Il primo a prendere la parola, sul palco, è il sindaco di Trani, Giuseppe Tarantini, che ha ricordato, en passant, la grandeur di Trani («Prima città al mondo ad aver promulgato un codice della navigazione marinara, prima città al mondo ad aver avuto un avvocato donna, Giustina Rocca»). Tarantini, nel suo intervento, ha spiegato la trasformazione sociale del centro storico: «In questi luoghi, negli anni '80, Trani ha subito l'onta della presenza di un'organizzazione mafiosa che ha cosparso di sangue le nostre strade. Il centro storico è stato teatro di omicidi, di sparizioni di persone, di traffici di droga. Oggi, invece, è meta ininterrotta di visitatori, luogo dove convivono armoniosamente una comunità ortodossa, una comunità ebraica e tutta la comunità cristiana. Ciò è stato possibile grazie al lavoro ed alla collaborazione tra le Forze dell'Ordine. Episodi criminali, a Trani, sono diventati una rarità. L'evento di oggi ha una valenza particolare: oggi non si restituisce alla funzione pubblica solo un immobile che fu della mafia, oggi si chiude un cerchio».

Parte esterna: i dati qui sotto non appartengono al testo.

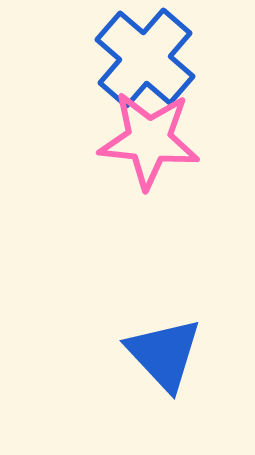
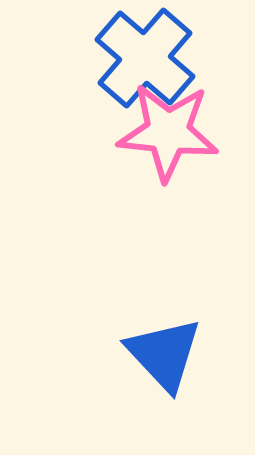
pink star: moved 19 px right, 8 px up
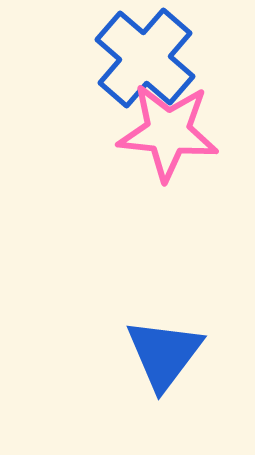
blue triangle: rotated 20 degrees clockwise
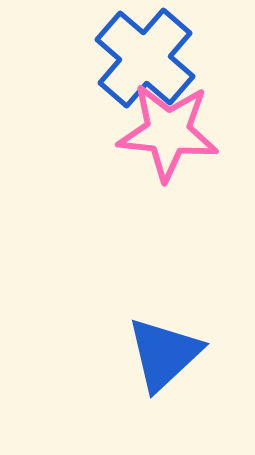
blue triangle: rotated 10 degrees clockwise
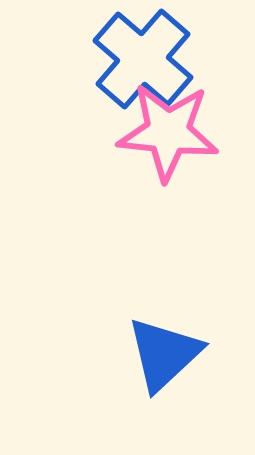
blue cross: moved 2 px left, 1 px down
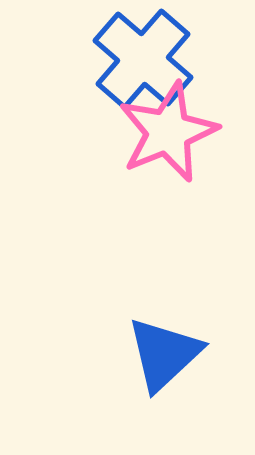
pink star: rotated 28 degrees counterclockwise
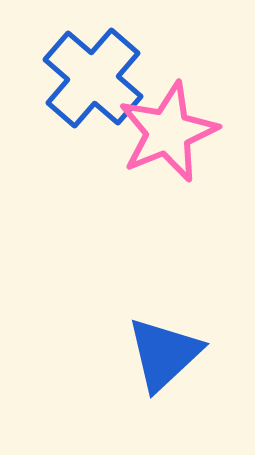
blue cross: moved 50 px left, 19 px down
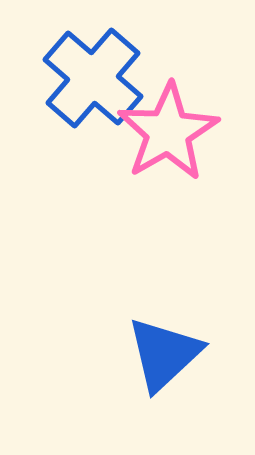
pink star: rotated 8 degrees counterclockwise
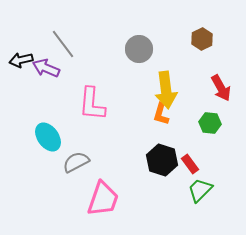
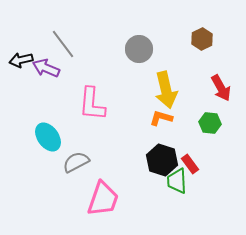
yellow arrow: rotated 6 degrees counterclockwise
orange L-shape: moved 4 px down; rotated 90 degrees clockwise
green trapezoid: moved 23 px left, 9 px up; rotated 48 degrees counterclockwise
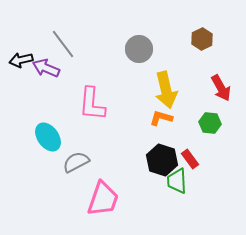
red rectangle: moved 5 px up
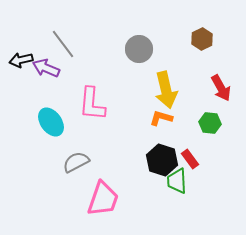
cyan ellipse: moved 3 px right, 15 px up
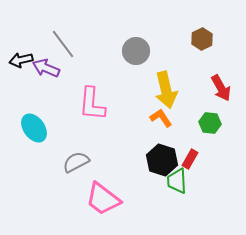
gray circle: moved 3 px left, 2 px down
orange L-shape: rotated 40 degrees clockwise
cyan ellipse: moved 17 px left, 6 px down
red rectangle: rotated 66 degrees clockwise
pink trapezoid: rotated 108 degrees clockwise
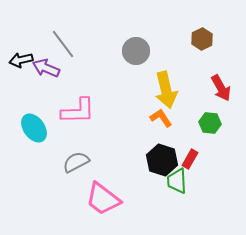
pink L-shape: moved 14 px left, 7 px down; rotated 96 degrees counterclockwise
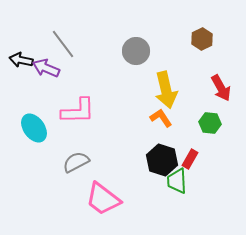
black arrow: rotated 25 degrees clockwise
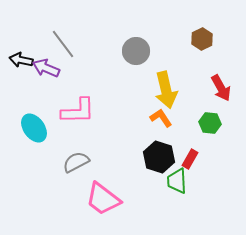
black hexagon: moved 3 px left, 3 px up
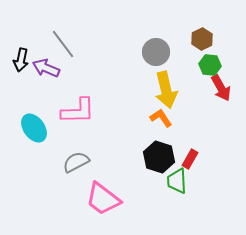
gray circle: moved 20 px right, 1 px down
black arrow: rotated 90 degrees counterclockwise
green hexagon: moved 58 px up
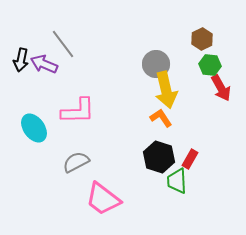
gray circle: moved 12 px down
purple arrow: moved 2 px left, 4 px up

Tarantini ha poi proposto di intitolare l'immobile al giudice Paolo Borsellino, «un eroe nella lotta alla mafia». Chissà se saranno d'accordo i parenti di Alfredo Albanese, vicequestore tranese ucciso a Mestre nel 1980.

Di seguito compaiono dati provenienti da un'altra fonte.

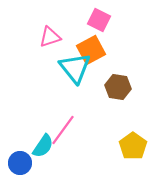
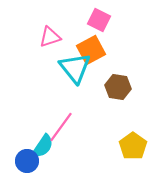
pink line: moved 2 px left, 3 px up
blue circle: moved 7 px right, 2 px up
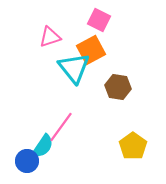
cyan triangle: moved 1 px left
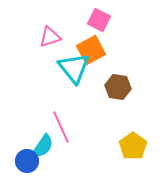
pink line: rotated 60 degrees counterclockwise
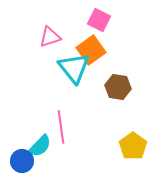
orange square: rotated 8 degrees counterclockwise
pink line: rotated 16 degrees clockwise
cyan semicircle: moved 3 px left; rotated 10 degrees clockwise
blue circle: moved 5 px left
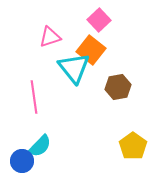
pink square: rotated 20 degrees clockwise
orange square: rotated 16 degrees counterclockwise
brown hexagon: rotated 20 degrees counterclockwise
pink line: moved 27 px left, 30 px up
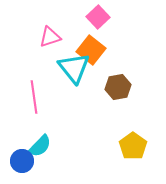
pink square: moved 1 px left, 3 px up
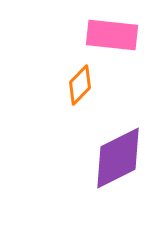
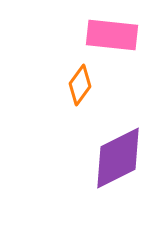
orange diamond: rotated 9 degrees counterclockwise
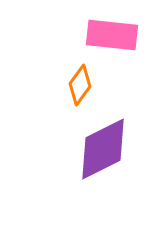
purple diamond: moved 15 px left, 9 px up
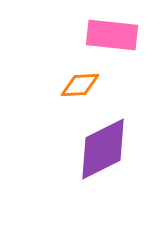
orange diamond: rotated 51 degrees clockwise
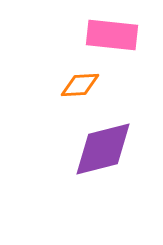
purple diamond: rotated 12 degrees clockwise
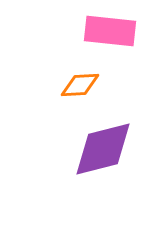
pink rectangle: moved 2 px left, 4 px up
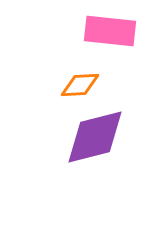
purple diamond: moved 8 px left, 12 px up
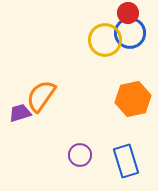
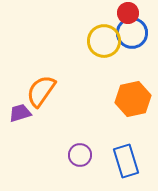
blue circle: moved 2 px right
yellow circle: moved 1 px left, 1 px down
orange semicircle: moved 5 px up
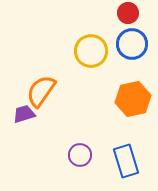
blue circle: moved 11 px down
yellow circle: moved 13 px left, 10 px down
purple trapezoid: moved 4 px right, 1 px down
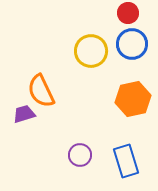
orange semicircle: rotated 60 degrees counterclockwise
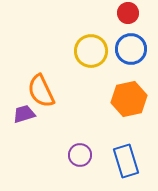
blue circle: moved 1 px left, 5 px down
orange hexagon: moved 4 px left
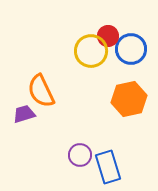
red circle: moved 20 px left, 23 px down
blue rectangle: moved 18 px left, 6 px down
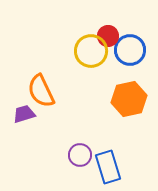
blue circle: moved 1 px left, 1 px down
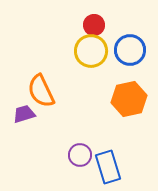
red circle: moved 14 px left, 11 px up
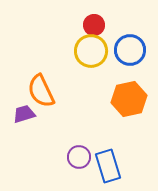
purple circle: moved 1 px left, 2 px down
blue rectangle: moved 1 px up
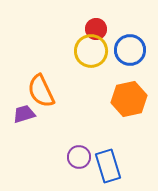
red circle: moved 2 px right, 4 px down
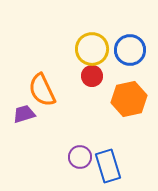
red circle: moved 4 px left, 47 px down
yellow circle: moved 1 px right, 2 px up
orange semicircle: moved 1 px right, 1 px up
purple circle: moved 1 px right
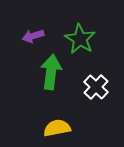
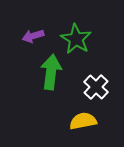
green star: moved 4 px left
yellow semicircle: moved 26 px right, 7 px up
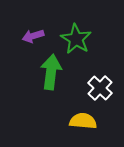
white cross: moved 4 px right, 1 px down
yellow semicircle: rotated 16 degrees clockwise
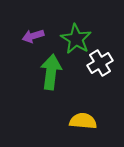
white cross: moved 25 px up; rotated 15 degrees clockwise
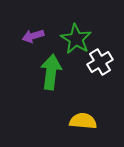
white cross: moved 1 px up
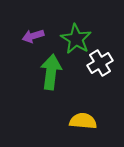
white cross: moved 1 px down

Dopo il sindaco è intervenuto il procuratore capo presso il Tribunale di Trani, Carlo Maria Capristo che ha ricordato le tappe fondamentali del maxiprocesso Dolmen (170 imputati) che ha inferto il colpo mortale alle organizzazioni mafiose del nord barese: 1200 testimoni per mettere in ginocchio 3 associazioni di stampo mafioso (clan Annacondia, Spera-Lattanzio e Cannito) e 5 associazioni dedite al traffico di stupefacenti, responsabili di 32 omicidi e 5 tentati omicidi. Dopo nove anni di udienze (ben 303) la Corte di Assise di Trani, il 28 gennaio del 2006. emise 31 ergastoli (comminati a venti persone) e 1037 anni di reclusione complessivi ai vertici e ai fiancheggiatori delle organizzazioni criminali. «Oggi Trani scrive una pagina d'onore nel libro della sua storia - ha detto Capristo - con un segnale forte e concreto di un'antimafia sociale e dei diritti. Il passato può sempre tornare ed ecco perché da parte nostra c'è sempre un'elevata attenzione verso i fenomeni di criminalità», Capristo ha poi ricordato un passaggio di un'intervista rilasciata dal prefetto Carlo Alberto Dalla Chiesa al giornalista Giorgio Bocca pochi giorni prima della sua morte, nel 1982: «Per poter compiere un'incisiva lotta alla mafia bisogna colpire gli interessi economici dei boss. La confisca dei beni è lo strumento più importante per aggredire il patrimonio dei mafiosi».